▶ **Description of the task**: Every line below from the one with "historique plus large : En 1789, on peu" through the one with "соединил в себе" is to be repeated exactly, with no picture among them.

Records from a collection:
++++++++++

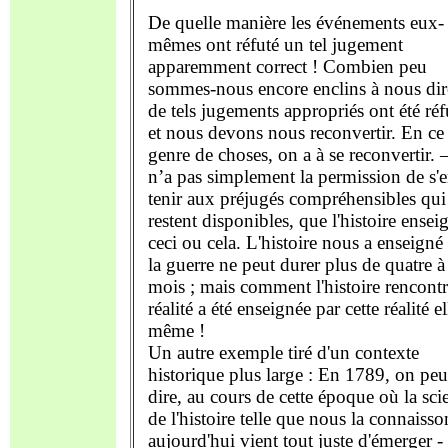
De quelle manière les événements eux-
mêmes ont réfuté un tel jugement
apparemment correct ! Combien peu
sommes-nous encore enclins à nous dir
de tels jugements appropriés ont été réf
et nous devons nous reconvertir. En ce
genre de choses, on a à se reconvertir.
n’a pas simplement la permission de s'
tenir aux préjugés compréhensibles qui
restent disponibles, que l'histoire ensei
ceci ou cela. L'histoire nous a enseigné
la guerre ne peut durer plus de quatre à
mois ; mais comment l'histoire rencontr
réalité a été enseignée par cette réalité el
même !
Un autre exemple tiré d'un contexte
historique plus large : En 1789, on peu
dire, au cours de cette époque où la sci
de l'histoire telle que nous la connaisso
aujourd'hui vient tout juste d'émerger - 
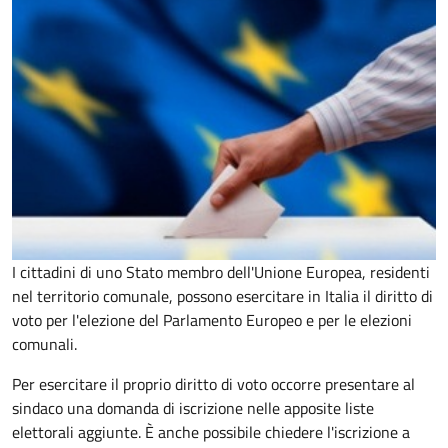
I cittadini di uno Stato membro dell'Unione Europea, residenti
nel territorio comunale, possono esercitare in Italia il diritto di
voto per l'elezione del Parlamento Europeo e per le elezioni
comunali.
Per esercitare il proprio diritto di voto occorre presentare al
sindaco una domanda di iscrizione nelle apposite liste
elettorali aggiunte. È anche possibile chiedere l'iscrizione a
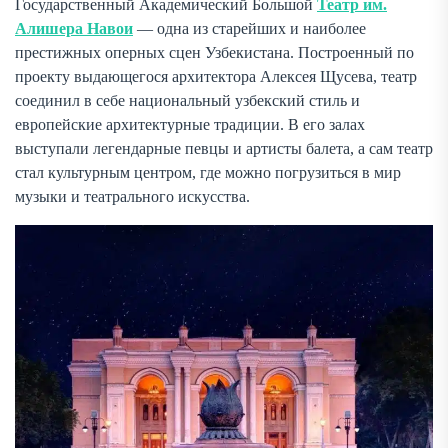
Государственный Академический Большой
Театр им.
Алишера Навои
— одна из старейших и наиболее
престижных оперных сцен Узбекистана. Построенный по
проекту выдающегося архитектора Алексея Щусева, театр
соединил в себе национальный узбекский стиль и
европейские архитектурные традиции. В его залах
выступали легендарные певцы и артисты балета, а сам театр
стал культурным центром, где можно погрузиться в мир
музыки и театрального искусства.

++++++++++

▶ **Answer space**:
historique plus large : En 1789, on peu
dire, au cours de cette époque où la sci
de l'histoire telle que nous la connaisso
aujourd'hui vient tout juste d'émerger - 
I cittadini di uno Stato membro dell'Unione Europea, residenti
nel territorio comunale, possono esercitare in Italia il diritto di
voto per l'elezione del Parlamento Europeo e per le elezioni
comunali.
Per esercitare il proprio diritto di voto occorre presentare al
sindaco una domanda di iscrizione nelle apposite liste
elettorali aggiunte. È anche possibile chiedere l'iscrizione a
Государственный Академический Большой
Театр им.
Алишера Навои
— одна из старейших и наиболее
престижных оперных сцен Узбекистана. Построенный по
проекту выдающегося архитектора Алексея Щусева, театр
соединил в себе национальный узбекский стиль и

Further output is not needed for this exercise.